▸ PROBLEM TO SOLVE: Beginning at the line that contains "ctivos y el", transcribe the remaining lines of the listing exactly; include the final line and omit everything before.

▸ AVAILABLE DATA:
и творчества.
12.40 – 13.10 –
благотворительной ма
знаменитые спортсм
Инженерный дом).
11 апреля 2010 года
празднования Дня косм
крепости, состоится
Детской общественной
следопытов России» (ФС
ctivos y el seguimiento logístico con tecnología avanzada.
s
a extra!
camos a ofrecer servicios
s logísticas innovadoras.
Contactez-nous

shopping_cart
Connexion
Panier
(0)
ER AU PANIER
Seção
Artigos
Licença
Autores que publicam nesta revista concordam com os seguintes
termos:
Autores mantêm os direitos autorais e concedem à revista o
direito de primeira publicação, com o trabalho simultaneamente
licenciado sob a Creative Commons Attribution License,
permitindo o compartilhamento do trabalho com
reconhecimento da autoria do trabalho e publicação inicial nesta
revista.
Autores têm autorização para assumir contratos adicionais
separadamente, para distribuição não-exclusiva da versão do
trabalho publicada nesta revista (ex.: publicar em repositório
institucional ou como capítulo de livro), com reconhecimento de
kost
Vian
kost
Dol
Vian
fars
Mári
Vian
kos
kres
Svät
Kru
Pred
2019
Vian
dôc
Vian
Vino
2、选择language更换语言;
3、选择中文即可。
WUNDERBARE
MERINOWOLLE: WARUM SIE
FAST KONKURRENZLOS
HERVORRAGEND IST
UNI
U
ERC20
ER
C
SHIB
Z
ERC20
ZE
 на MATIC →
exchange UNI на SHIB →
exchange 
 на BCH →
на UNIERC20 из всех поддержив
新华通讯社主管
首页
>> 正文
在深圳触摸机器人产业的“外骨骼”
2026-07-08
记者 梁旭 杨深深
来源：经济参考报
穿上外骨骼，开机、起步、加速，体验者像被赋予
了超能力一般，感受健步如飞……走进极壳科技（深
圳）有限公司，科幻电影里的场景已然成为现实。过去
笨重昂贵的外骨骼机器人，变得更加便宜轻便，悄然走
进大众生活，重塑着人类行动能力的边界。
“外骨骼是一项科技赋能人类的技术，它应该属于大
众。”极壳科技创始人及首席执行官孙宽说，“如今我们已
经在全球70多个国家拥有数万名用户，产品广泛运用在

▸ COMPLETED EXERCISE:
ctivos y el seguimiento logístico con tecnología avanzada.
s
a extra!
camos a ofrecer servicios
s logísticas innovadoras.
Contactez-nous

shopping_cart
Connexion
Panier
(0)
ER AU PANIER
Seção
Artigos
Licença
Autores que publicam nesta revista concordam com os seguintes
termos:
Autores mantêm os direitos autorais e concedem à revista o
direito de primeira publicação, com o trabalho simultaneamente
licenciado sob a Creative Commons Attribution License,
permitindo o compartilhamento do trabalho com
reconhecimento da autoria do trabalho e publicação inicial nesta
revista.
Autores têm autorização para assumir contratos adicionais
separadamente, para distribuição não-exclusiva da versão do
trabalho publicada nesta revista (ex.: publicar em repositório
institucional ou como capítulo de livro), com reconhecimento de
kost
Vian
kost
Dol
Vian
fars
Mári
Vian
kos
kres
Svät
Kru
Pred
2019
Vian
dôc
Vian
Vino
2、选择language更换语言;
3、选择中文即可。
WUNDERBARE
MERINOWOLLE: WARUM SIE
FAST KONKURRENZLOS
HERVORRAGEND IST
UNI
U
ERC20
ER
C
SHIB
Z
ERC20
ZE
 на MATIC →
exchange UNI на SHIB →
exchange 
 на BCH →
на UNIERC20 из всех поддержив
新华通讯社主管
首页
>> 正文
在深圳触摸机器人产业的“外骨骼”
2026-07-08
记者 梁旭 杨深深
来源：经济参考报
穿上外骨骼，开机、起步、加速，体验者像被赋予
了超能力一般，感受健步如飞……走进极壳科技（深
圳）有限公司，科幻电影里的场景已然成为现实。过去
笨重昂贵的外骨骼机器人，变得更加便宜轻便，悄然走
进大众生活，重塑着人类行动能力的边界。
“外骨骼是一项科技赋能人类的技术，它应该属于大
众。”极壳科技创始人及首席执行官孙宽说，“如今我们已
经在全球70多个国家拥有数万名用户，产品广泛运用在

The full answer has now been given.